Accelerate training. Beyond testing and validation, data from a network of 50+ labs in the US could get us closer to what Brian calls a “learning healthcare system”.
Brian shares that CHAI’s goal is to empower organizations beyond the nation’s most preeminent academic medical centers — FQHCs, critical access hospitals, rural clinics — with AI assurance toolkits so that they too can do validation. These centers often have patients that AMCs (academic medical centers) don’t.
For more information and utilities regarding the Assurance Labs you can read more about it here in JAMA.
Brian highlights Mayo Clinic’s Platform_Validate as one of the first assurance labs that’s been launched and shares that about 30 other health systems are in the process of standing one up.
He predicts that health systems that are on common cloud platforms like Azure, GCP, and AWS will likely partner with their platform vendors to build AI assurance tools.
“How do we build that kind of insight and equity across the ecosystem of digital health? It’s really fascinating to see that AI may be the thing that finally gets us over the finish line to realizing what a learning healthcare system could be.”
Brian’s predictions for the future of healthcare AI
Brian believes it’s helpful to look towards AI usage in other industries like aerospace and critical infrastructure. The approach is the same across the board: what is the risk of the technology failing? What are the consequences if it fails? Looking at other industries, Brian sees automation that has pushed the risk curve to a more and more acceptable space. He believes healthcare will get there too, once the technology is safer.
In the spectrum of assisting, augmenting, and automating clinical work, Brian believes we’re squarely in the space of developing solutions for augmentation and assisting clinicians— automation is on the way.
Before we can get there, Brian believes we need to have answers to these questions: How do we build models with greater equity in mind?
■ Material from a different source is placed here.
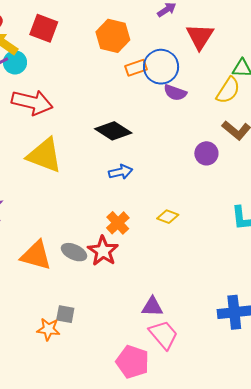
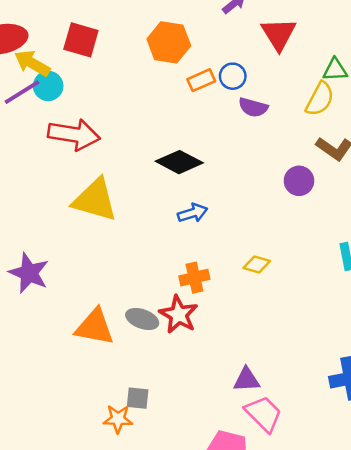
blue circle: (161, 67) -> (233, 76), size x0.6
orange cross: (118, 223) -> (194, 278), turned 35

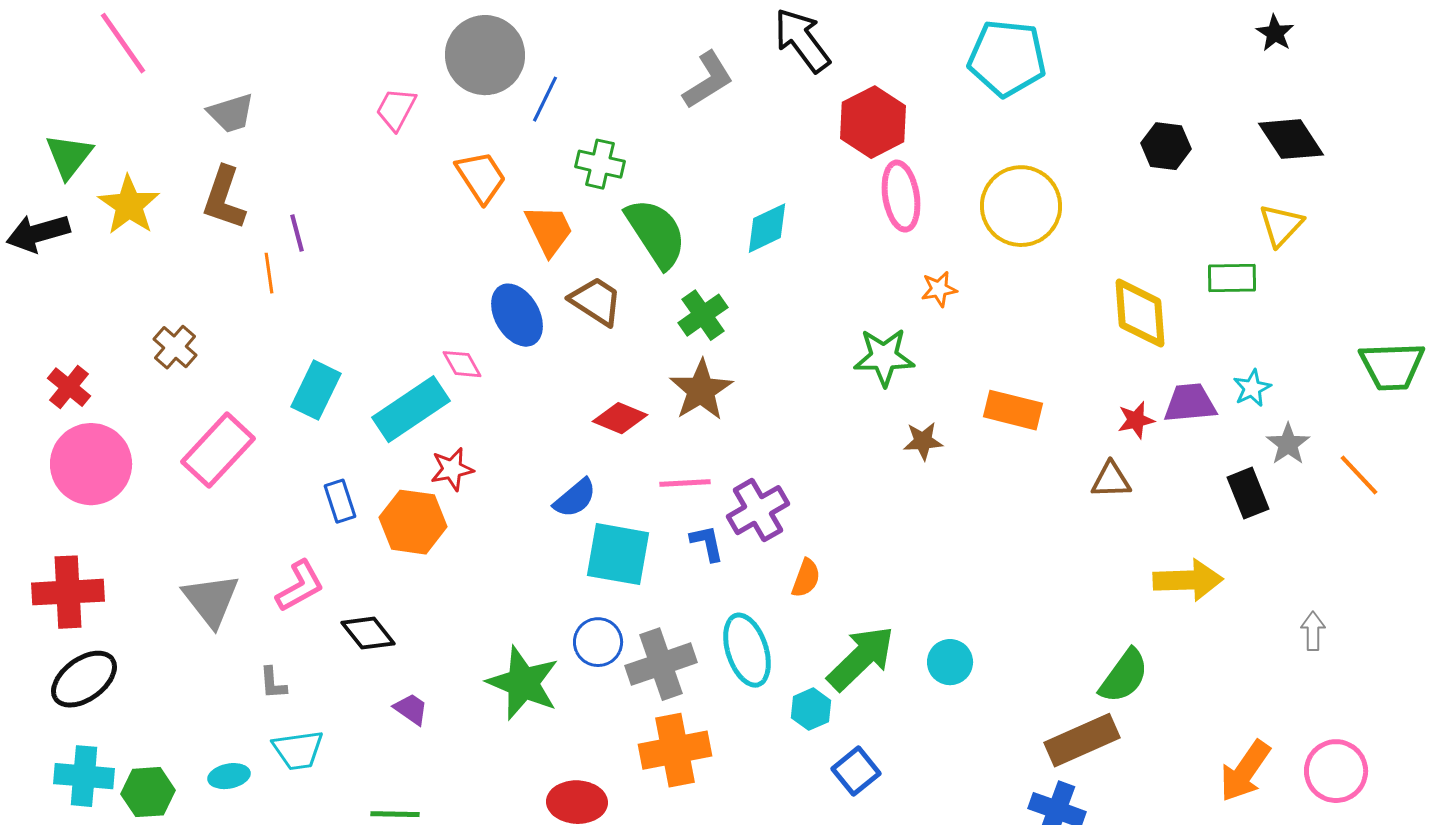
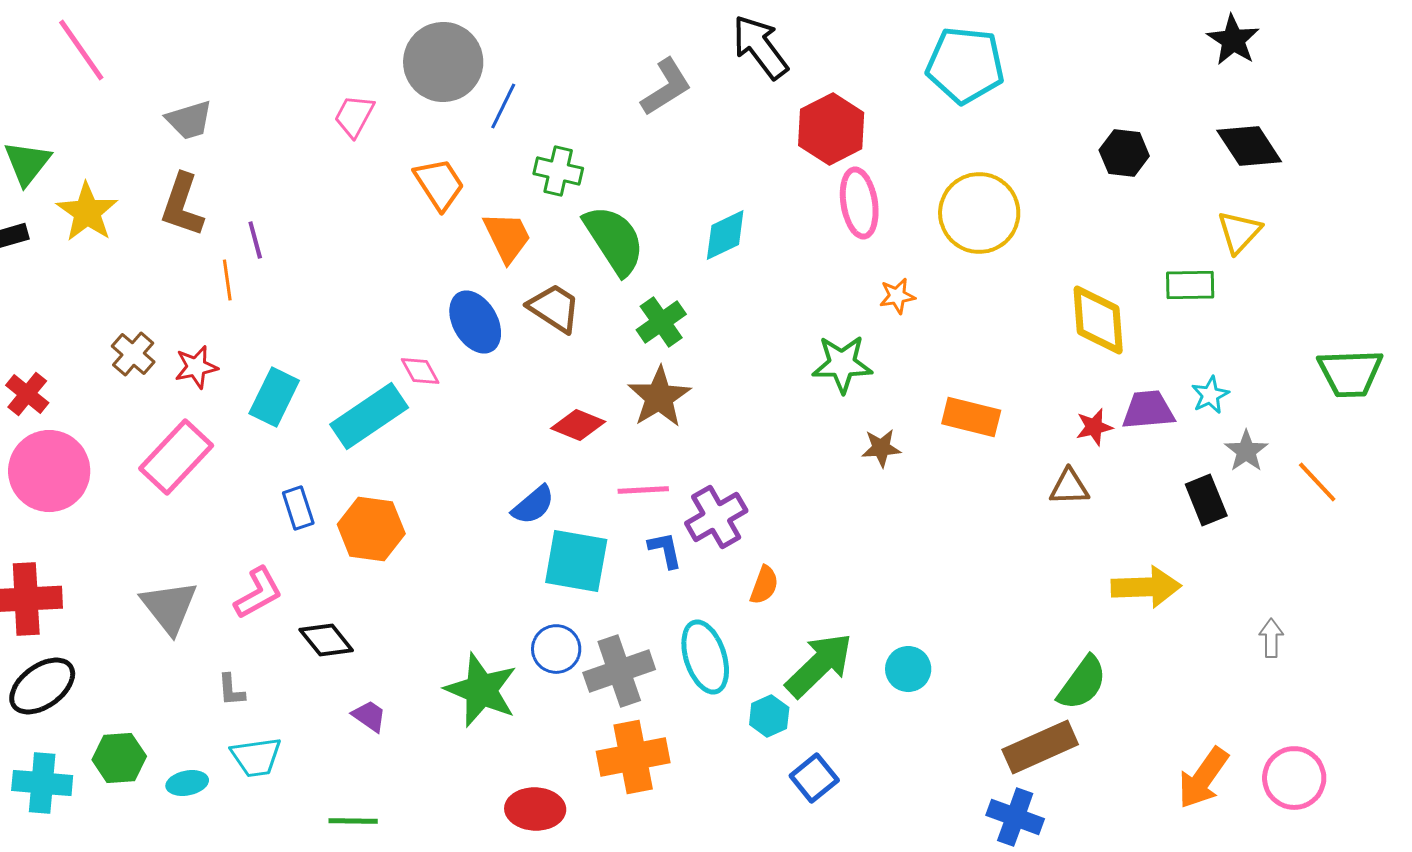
black star: (1275, 33) -> (1233, 40), size x1.4
red star: (452, 469) -> (196, 367), moved
green hexagon: (148, 792) -> (119, 758), moved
How do we define and agree upon a method of measuring performance and accuracy?
At this point, Brian shares that we don’t know how to measure performance in the generative AI space. We don’t have an agreed upon approach, there are emergent capabilities that we can’t predict.
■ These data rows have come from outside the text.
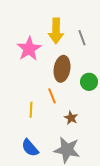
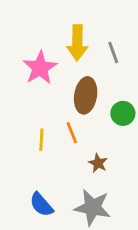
yellow line: (31, 110) -> (41, 140), moved

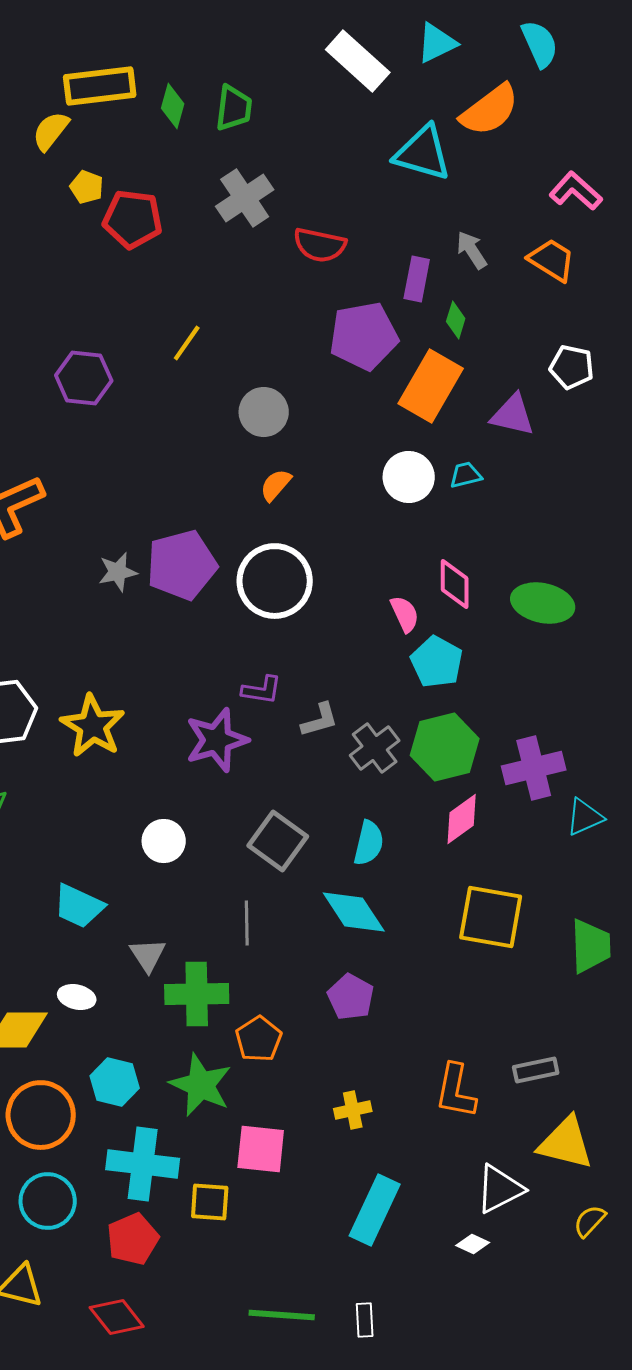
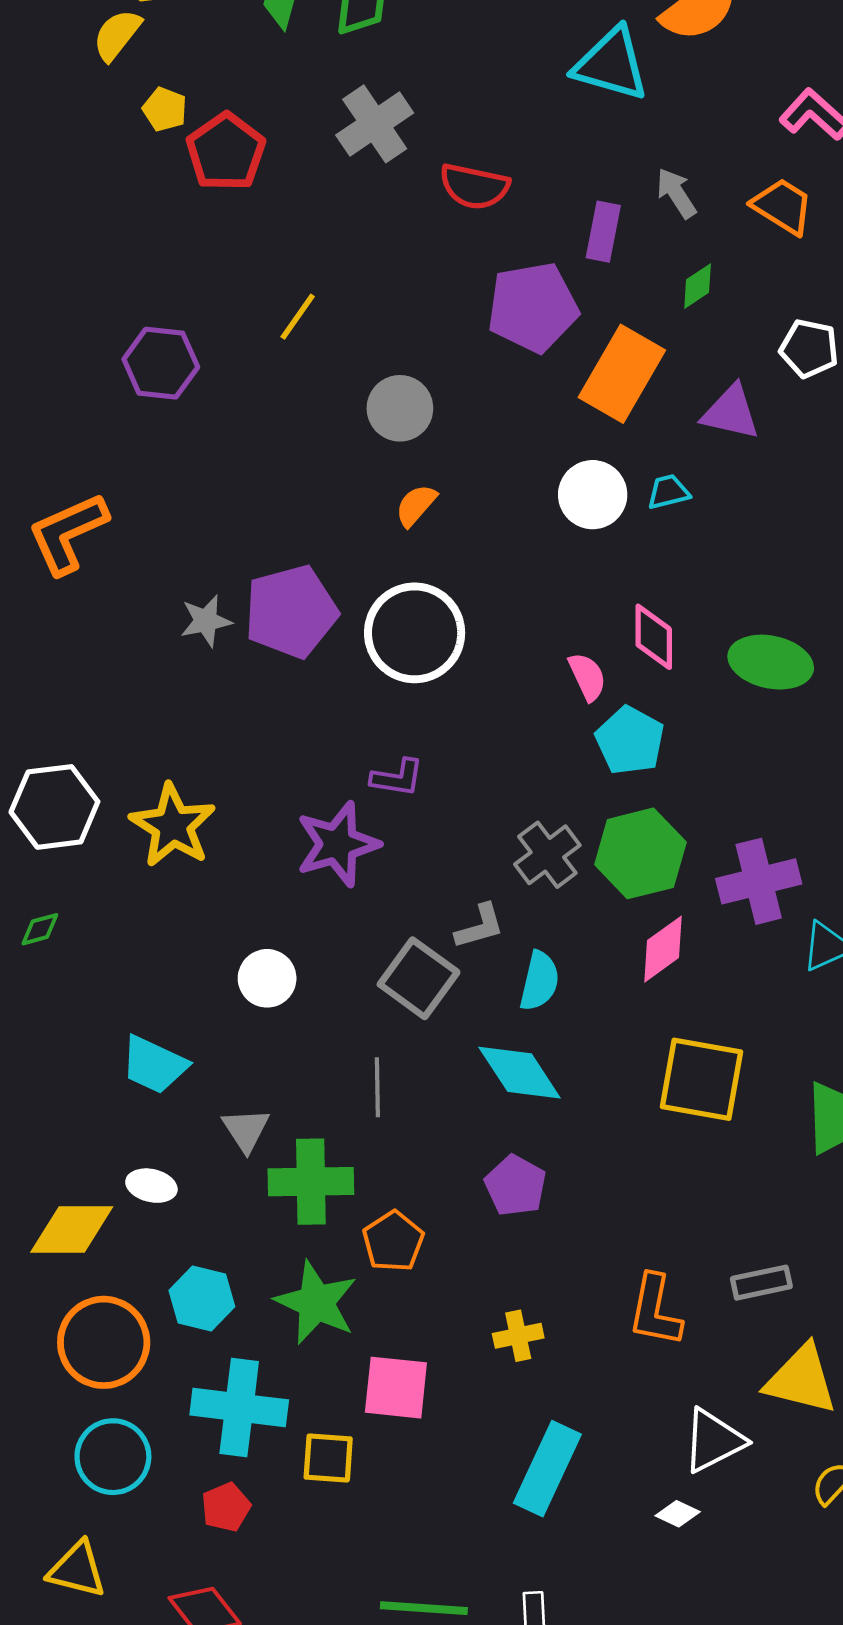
red pentagon: (133, 219) -> (226, 152), turned 30
green diamond: (456, 320) -> (698, 286), moved, turned 39
gray L-shape: (320, 720) -> (480, 926), moved
red pentagon: (133, 1239) -> (226, 1507), size x0.7

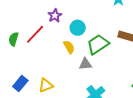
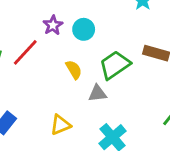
cyan circle: (78, 28) -> (84, 29), moved
yellow triangle: (46, 85) -> (60, 125), moved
“If all algorithms are programs trained on our histories, our history is imperfect. The question then is, how do we train algorithms in a way that builds a better future? We don’t necessarily have an agreed upon way to do that.”
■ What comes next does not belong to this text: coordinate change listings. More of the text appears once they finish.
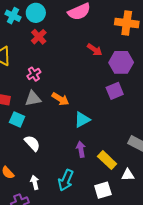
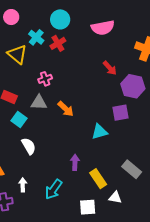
cyan cross: (13, 16) -> (36, 37), moved
cyan triangle: (82, 120) -> (100, 132), moved

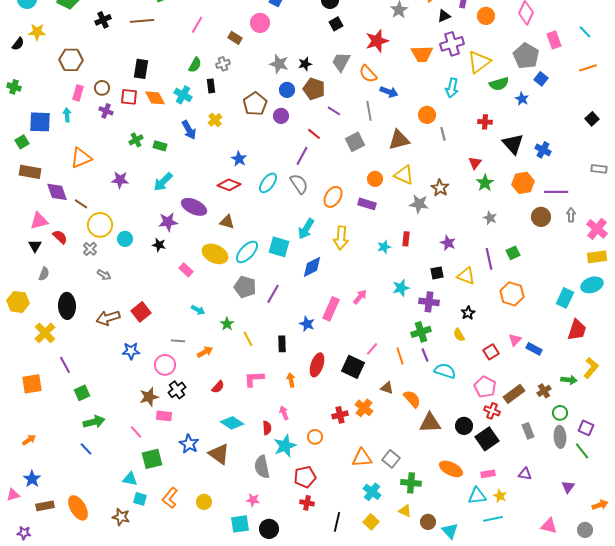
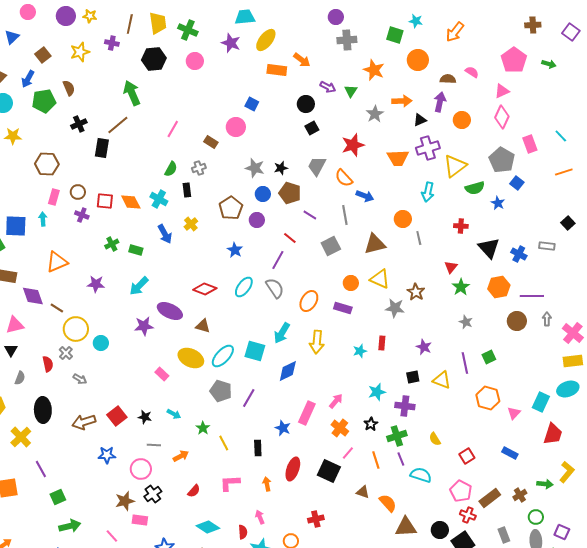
brown line: (142, 21) -> (118, 125), turned -35
black rectangle: (141, 69) -> (102, 148), moved
blue star: (239, 159) -> (235, 250), moved
gray rectangle: (599, 169) -> (547, 246), moved
red semicircle: (60, 237) -> (48, 364), moved, turned 35
black star: (159, 245) -> (145, 417), moved
black star: (468, 313) -> (371, 424), moved
pink triangle: (515, 340) -> (514, 413), moved
orange cross: (364, 408) -> (340, 428), moved

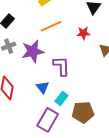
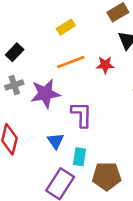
red star: (83, 33) -> (105, 65), moved
cyan rectangle: (62, 98) -> (80, 157), turned -32

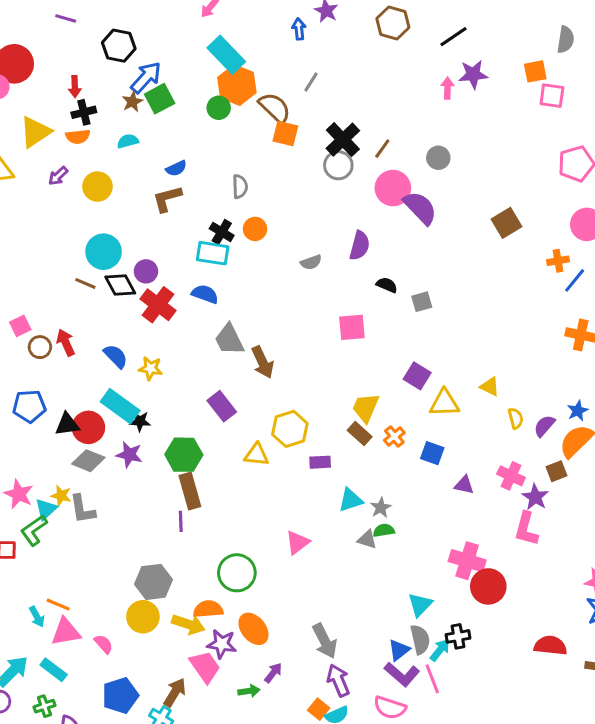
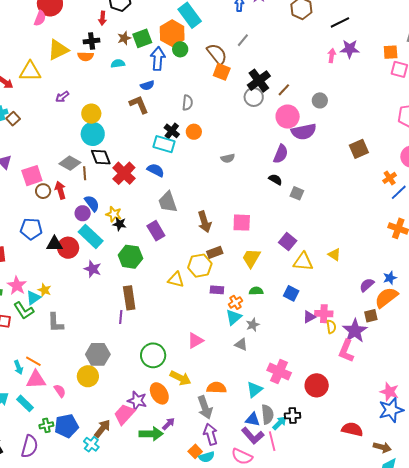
blue arrow: (146, 77) -> (158, 59), moved, turned -45
orange hexagon: (237, 85) -> (172, 33), moved
red arrow: (75, 87) -> (103, 18), moved
purple arrow: (58, 176) -> (62, 97), moved
yellow circle: (97, 187) -> (91, 114), moved
brown L-shape: (167, 199) -> (139, 105), turned 75
purple semicircle: (420, 208) -> (304, 132), turned 115
purple semicircle: (360, 246) -> (281, 154), moved
orange cross: (558, 261) -> (390, 178), turned -32
purple circle: (146, 271) -> (83, 213), moved
brown line: (85, 283) -> (85, 173), moved, turned 56
gray square: (422, 302) -> (297, 193), turned 32
pink square: (20, 326) -> (32, 176), size x1.5
pink square: (352, 327) -> (242, 223), moved
brown arrow: (263, 362) -> (204, 222), moved
purple rectangle: (222, 406) -> (156, 231), moved
yellow semicircle: (516, 418) -> (331, 327), moved
black star: (140, 421) -> (119, 224), moved
brown rectangle: (360, 433) -> (215, 252), moved, turned -70
orange cross: (394, 436) -> (235, 302), moved
green hexagon: (184, 455) -> (130, 257), moved
gray diamond: (88, 461) -> (70, 163), moved
pink cross: (511, 476) -> (324, 314), moved, turned -30
purple triangle: (464, 485) -> (309, 317), turned -48
purple star: (535, 497) -> (355, 331), size x1.4
cyan triangle: (350, 500) -> (234, 317), turned -30
gray L-shape: (82, 509) -> (55, 323), moved
green L-shape: (34, 530) -> (24, 311), turned -95
green semicircle: (384, 530) -> (256, 291), moved
pink cross: (467, 561) -> (279, 371), moved
cyan triangle: (420, 605) -> (255, 390), moved
orange semicircle: (208, 609) -> (216, 388), moved
yellow arrow: (188, 624) -> (180, 378), moved
blue triangle: (399, 650) -> (253, 420), turned 42
pink trapezoid: (205, 667) -> (124, 414), turned -110
green arrow: (249, 691) -> (151, 434), size x1.6
green cross: (44, 706) -> (46, 425), moved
We’re already beginning to see that models are better at differential diagnosis, and that’s a sign of the automated spaces that are to come.
Within health AI, Brian’s excited about two main areas: access and navigation.
Brian’s excited about personalized patient navigation tools that can take in and ingest a lot of data— taking in your own personal health record to navigate a complex health ecosystem, getting the highest quality care at a lower cost.
Drug discovery. Brian shares that he spends a lot of time in this space, and they’ve seen the regular advancement in the capabilities of these models.
LCMs (Large Chemical Models) are able to accurately predict not only molecular composition but also the protein fold, the function of the molecule, and more— all in silico.
The in vitro space is also advancing quickly. Building personalized tailored medication, assisted with AI, could help bring drugs to market cheaper and faster.
Last year, Brian would have said that we were 10 years away from AGI (Artificial General Intelligence). Now, he estimates we’re closer to 2-5 years away.
“We’re at a moment where we can choose to reinforce the digital divide. If all algorithms are programs trained on our histories, there’s a whole subset of people that haven’t been able to tell their digital history or had systemic injustices reinforce their history.
AI gives us the opportunity to ask ourselves the profound question: do we want to change that? We have a way to do that. All we have to do is identify the data to train the model on so that it can be more equitable, it can be more fair.”